Это был не гипноз. Бывалый охотник и гипноз – вещи несовместимые. Все дело было в его глазах. Они не просили. Они не обещали пощадить. Они ничего не обещали. Но я вдруг совершенно точно почувствовал: стоит ему только отвести взгляд – и все будет кончено. Он рухнет в траву, и его агония быстро затихнет. А я смогу небрежно подойти и пнуть сапогом развороченный череп. Но не раньше, чем он отведет взгляд. И точно так же: стоит взгляд отвести мне – и не поможет второй, еще взведенный курок. Он размажет меня по влажной хвойной подстилке, разорвет мне когтями грудь, поднимет на рога, затопчет копытами и забьет бивнями. Но опять же – не раньше.
Это был поединок двоих равных. Две воли столкнулись лбами, затаив дыхание, и стояли насмерть, не уступая ни пяди за спиной. Все теперь решалось здесь. Весь мир переместился в сгусток пространства, зажатый меж двух пар глаз. Я видел, как сгорали золотые пылинки в этом плазменном луче, как рождались восхитительные спиральные галактики,видел взаимопревращения четырех стихий в этом новом центре Мироздания. Пока звезды, планеты и туманности вращались вокруг этой драгоценной оси – ничто не могло случиться. Все было надежно и слаженно. Все находилось в равновесии.

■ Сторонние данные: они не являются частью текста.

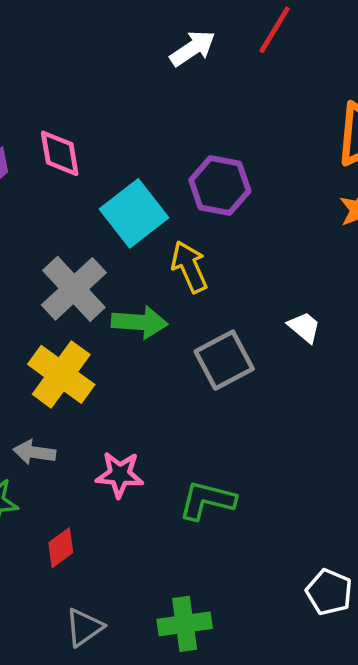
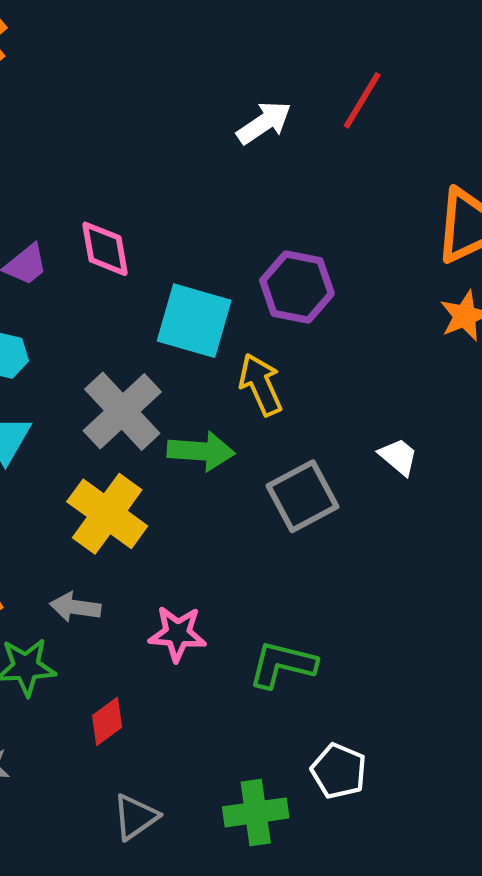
cyan square: (134, 213) -> (194, 321), turned -36
white pentagon: (329, 592) -> (339, 771), moved

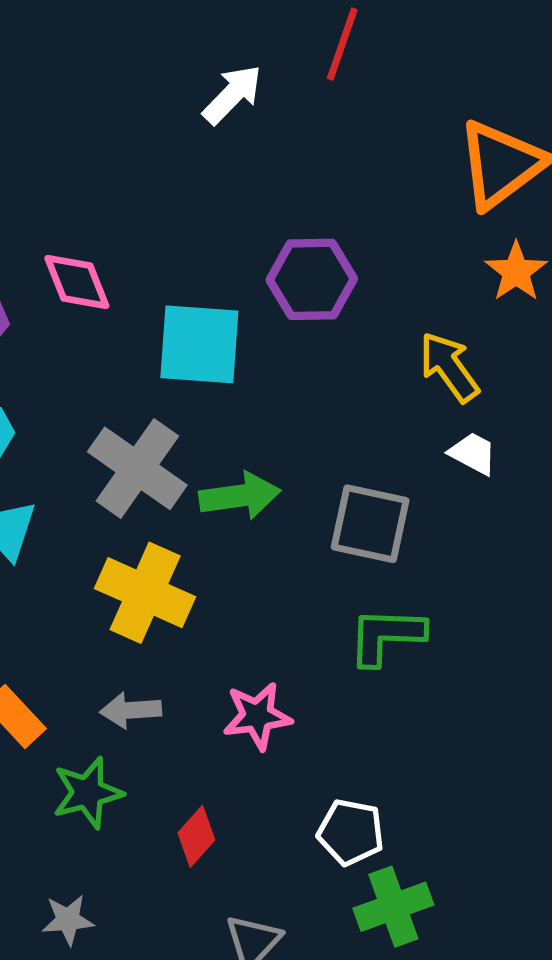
yellow arrow: (261, 385) -> (449, 367), moved
gray square: (303, 496) -> (370, 524), turned -38
green L-shape: (282, 664) -> (386, 636), moved
white pentagon: (339, 771) -> (351, 832), moved

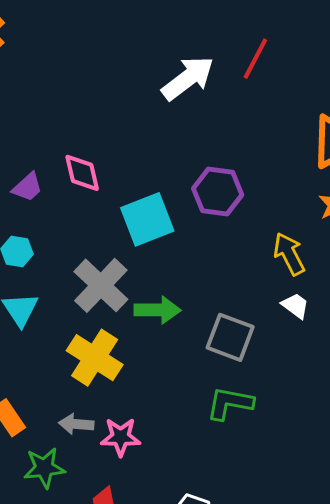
white arrow: (232, 94) -> (188, 78), size x1.4
cyan square: (199, 344) -> (147, 219), turned -34
pink star: (257, 716) -> (121, 437), moved

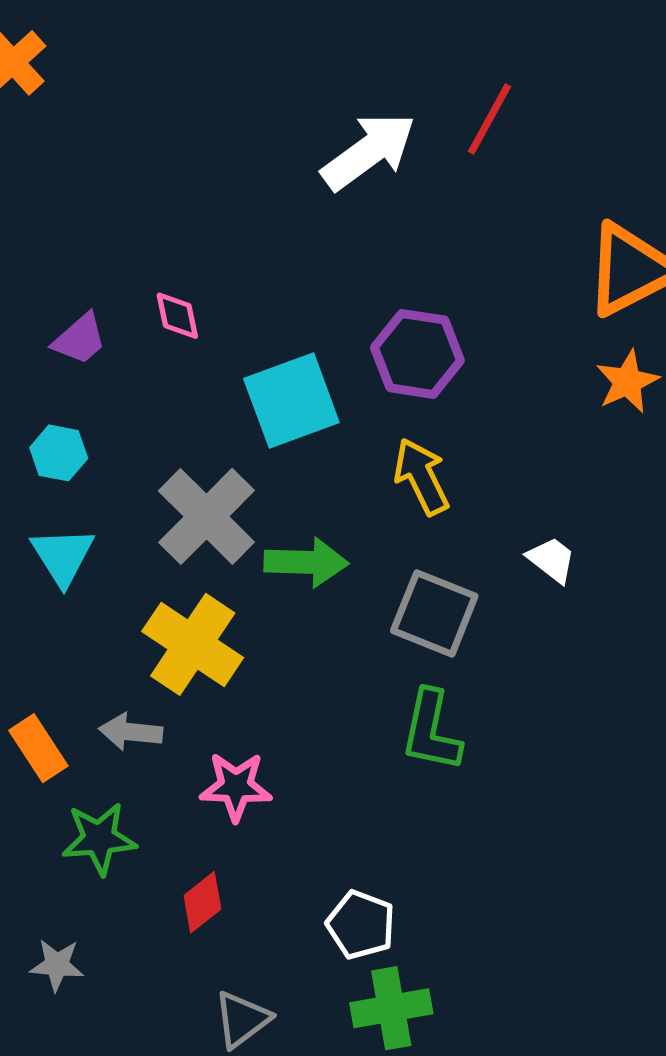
pink diamond: (82, 173) -> (177, 316), size x0.7
yellow arrow: (289, 254) -> (421, 477), moved
green L-shape: (230, 403) -> (431, 731), turned -90
gray arrow: (76, 424) -> (131, 732), moved

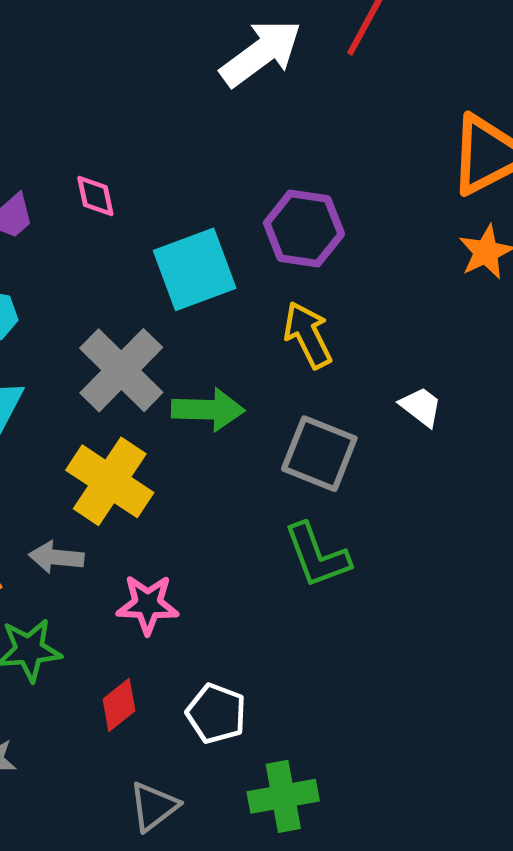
green L-shape: (431, 731) -> (317, 555), turned -32
white pentagon: (361, 925) -> (216, 713), moved

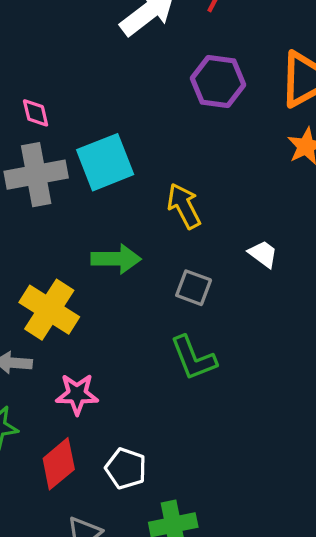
purple hexagon: (304, 229) -> (218, 81), moved
gray cross: (121, 370) -> (36, 175), moved, turned 36
gray square: (319, 454) -> (194, 288), size x0.7
red diamond: (119, 705) -> (59, 464), size x1.4

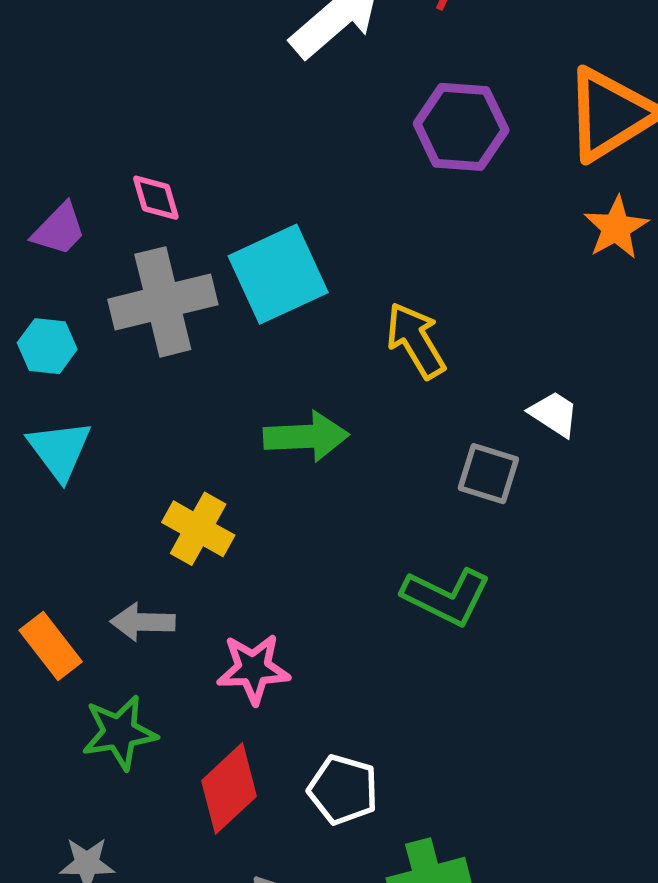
gray square: (194, 288) -> (488, 474), moved
yellow cross: (49, 310) -> (198, 529), size x0.7
green L-shape: (193, 358) -> (446, 597), turned -39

Я скользил по лучу, и фокус слегка расплывался. И мой палец на спусковом крючке холодел. А вслед за пальцем холодело и все тело. Ибо, скользя по лучу, моя жизнь играла с огнем, приближаясь к последней черте. Но отказаться я уже не мог. Чем более жгучей становилась опасность, тем нестерпимее был соблазн. Соблазн пройти этот короткий отрезок до конца. И увидеть свою смерть вблизи лица, возле самых губ.

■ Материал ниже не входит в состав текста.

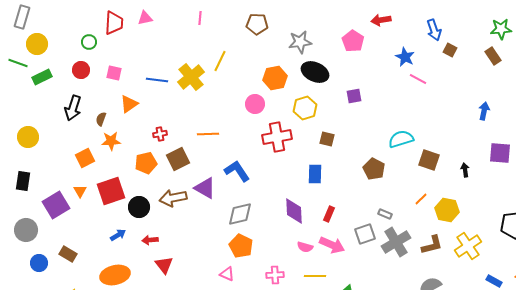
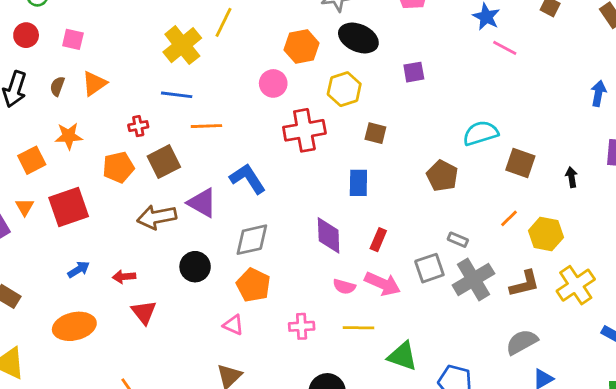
blue line: (157, 80) -> (177, 95), moved
brown semicircle: (101, 119) -> (57, 86), moved
black circle: (139, 207) -> (195, 267), moved

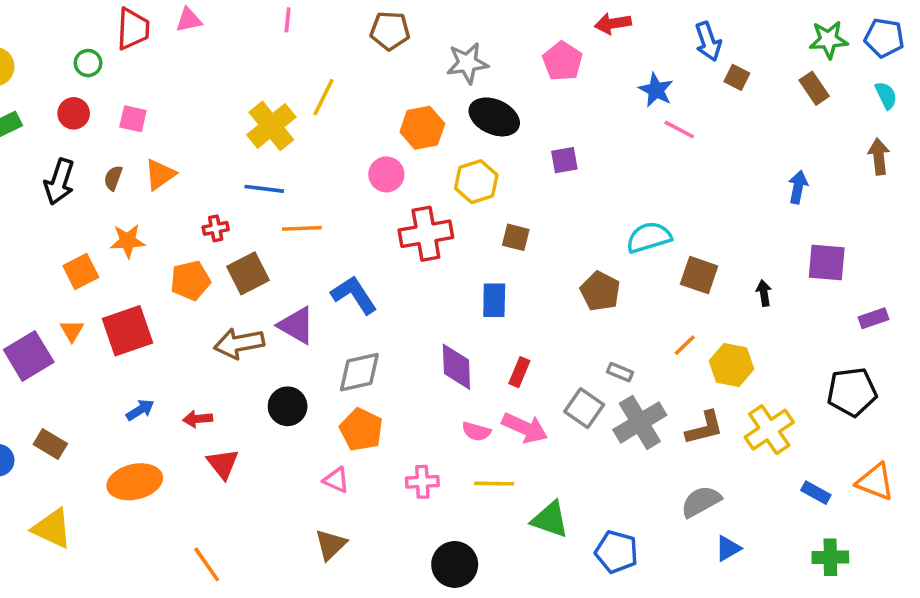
gray square: (429, 268) -> (584, 408), turned -36

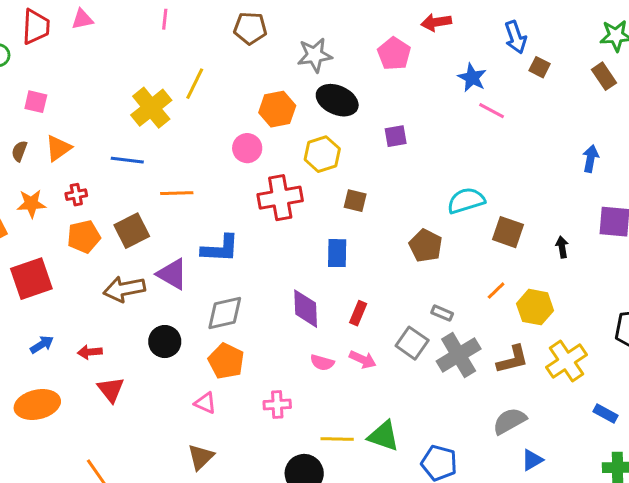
blue line: (264, 189) -> (127, 160), moved
red cross: (216, 228) -> (76, 195), moved
blue L-shape: (354, 295) -> (220, 249), turned 126
pink arrow: (525, 428) -> (363, 360), size x0.7
yellow line: (494, 484) -> (337, 439), moved

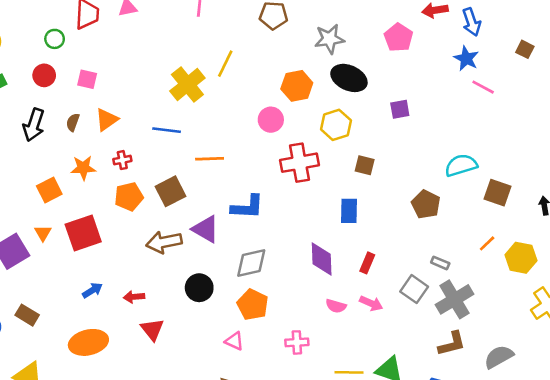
blue arrow: (516, 37) -> (471, 22), moved
brown L-shape: (513, 360) -> (452, 344), moved

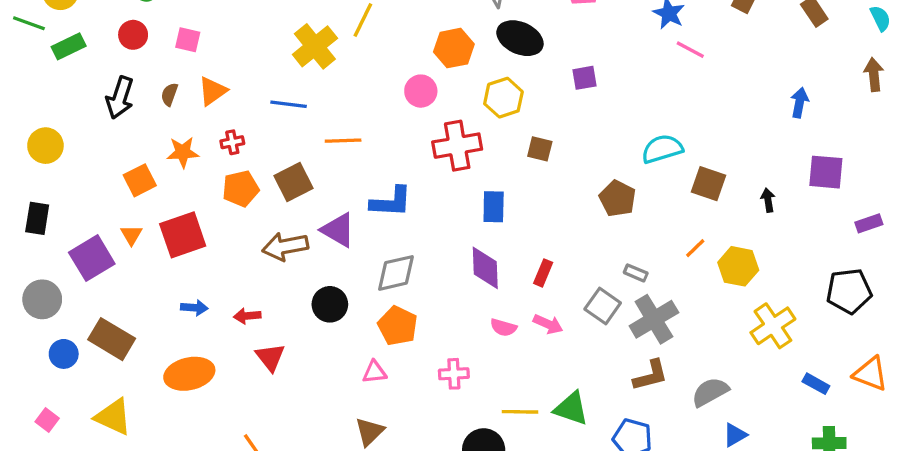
blue rectangle: (349, 211) -> (494, 207), moved
blue arrow: (92, 290) -> (194, 308), turned 36
brown rectangle: (27, 315) -> (112, 339), size x1.5
pink triangle: (234, 341) -> (374, 372), turned -30

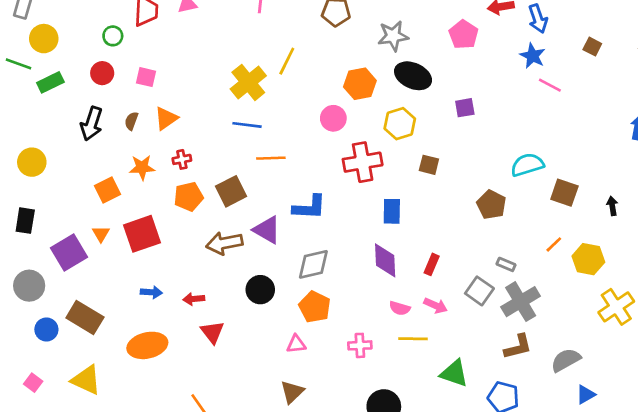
blue line: (289, 104) -> (247, 125), moved
yellow line: (520, 412) -> (413, 339), moved

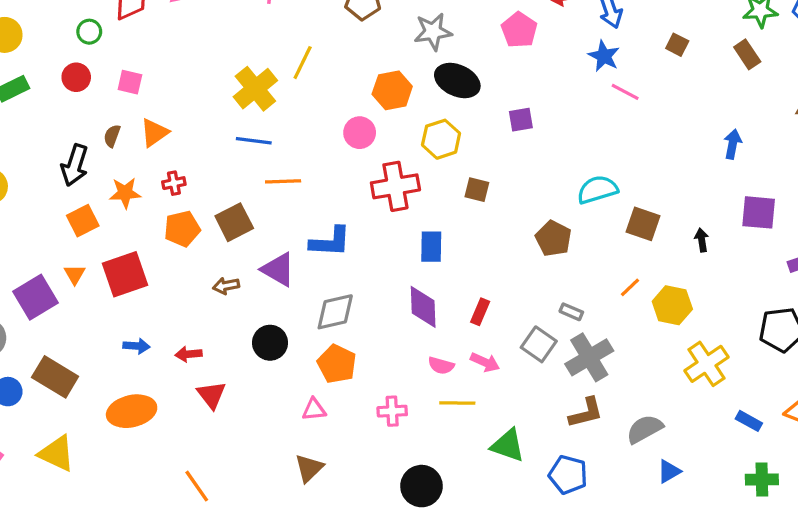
black arrow: (92, 124) -> (75, 165), moved
brown arrow: (224, 243) -> (226, 286), size x0.6

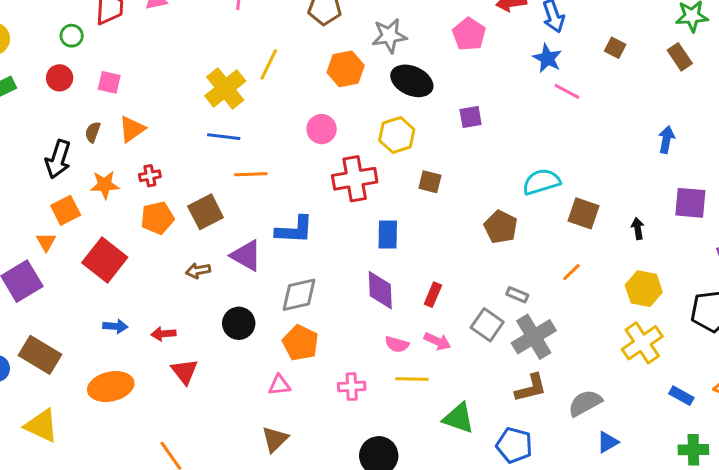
orange hexagon: (392, 90) -> (346, 69), moved
orange triangle: (75, 274) -> (46, 242), moved
red square: (125, 274) -> (105, 260), turned -33
yellow hexagon: (672, 305) -> (644, 289), moved

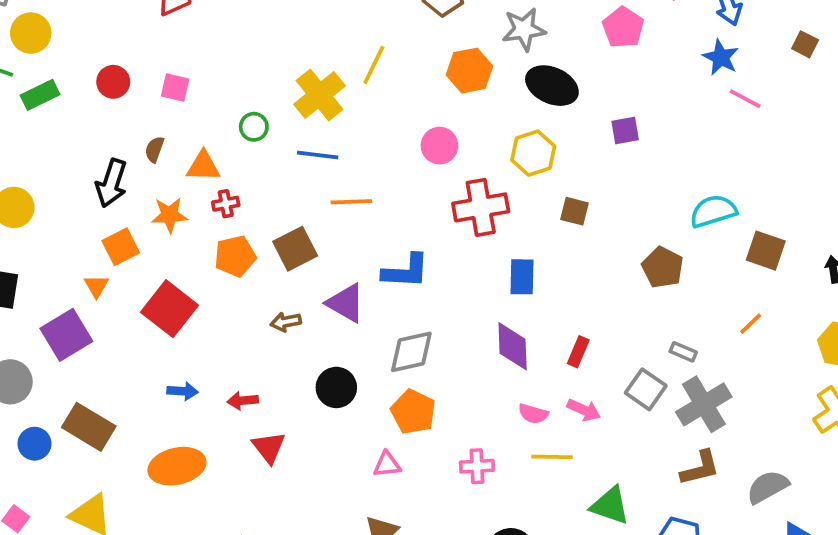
green circle: (72, 36) -> (254, 127), moved
orange triangle: (132, 129) -> (203, 166), moved, turned 36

Наверное, он догадался о моих колебаниях. Не мог не догадаться. И великодушно позволил чуть поиграть, самую малость. Его царственный взор слегка подернулся янтарной теплотой. Увлажнился снисходительной поволокой. А значит, и его позиция ослабла, пошатнулась. И золотые пылинки вздрогнули на подлете к плазменному лучу, который становился все менее плазменным, все более обычным зрительным.
И я оценил его добрую волю. В прямом смысле слова добрую. И воздал должное этому большому и теплому, заросшему густой шерстью, но не чуждому сентиментального подрагивания век. Еще чуть-чуть – и мы бросились бы в объятия друг к другу, забыв про все условности нашей вражды, забыв про голос инстинкта, никогда не умолкающий с пещерных времен.

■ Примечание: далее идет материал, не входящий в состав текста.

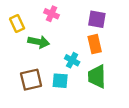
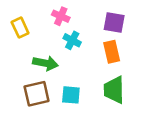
green arrow: (39, 42) -> (45, 63), moved
cyan cross: (72, 60) -> (72, 40), moved

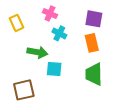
brown square: (37, 94) -> (24, 90), moved
cyan square: (71, 95) -> (54, 69), moved

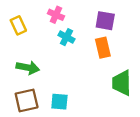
green arrow: (37, 52) -> (28, 68), moved
cyan square: (54, 69) -> (59, 102), moved
green trapezoid: (94, 74) -> (122, 83), moved

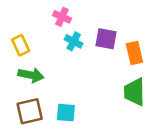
purple square: (105, 21) -> (106, 39), moved
yellow rectangle: (18, 25) -> (21, 45), moved
orange rectangle: (103, 48) -> (134, 53), moved

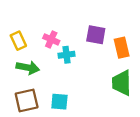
pink cross: (62, 17) -> (51, 39), moved
cyan cross: (74, 41) -> (66, 55), moved, turned -35

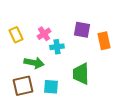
pink cross: (51, 39) -> (44, 34), turned 32
green arrow: (28, 68) -> (34, 63), moved
green trapezoid: (122, 83) -> (81, 74), moved

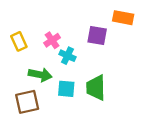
orange rectangle: (104, 41) -> (123, 18), moved, turned -66
cyan cross: (57, 47) -> (67, 56), turned 32
cyan square: (51, 87) -> (66, 89), moved

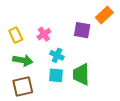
orange rectangle: (123, 18) -> (104, 15), turned -54
cyan cross: (67, 56) -> (57, 55), moved
green arrow: (40, 75) -> (23, 60), moved

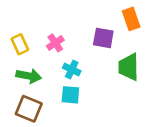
orange rectangle: (104, 15) -> (131, 19), turned -66
green trapezoid: (81, 74) -> (129, 67), moved
brown square: (23, 86) -> (29, 109), turned 35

Но нам напомнили. Судьба чутко уловила своими сенсорами, что я ускользаю из ее лап. Диалог для противников, без веских на то причин – запрещен. Даже если противники против такого мироустройства. Даже если у них есть повод снять палец со спускового крючка, вложить когти в ножны и ничего не попросить взамен. И судьба решила добить меня нашим же оружием. Нашим с моим мохнатым и саблезубым, но так и не состоявшимся трофеем. Ибо судьба прекрасно поняла, что против этого оружия у нее нет других средств.
Все произошло внезапно. Взвешивать " за " и " против " оказалось некогда. Как мы ни были увлечены друг другом, но когда за моей спиной со скоростью лесного пожара захрустели ветки, и стало ясно, что кому-то не терпится нарушить идиллию, – я сразу все понял.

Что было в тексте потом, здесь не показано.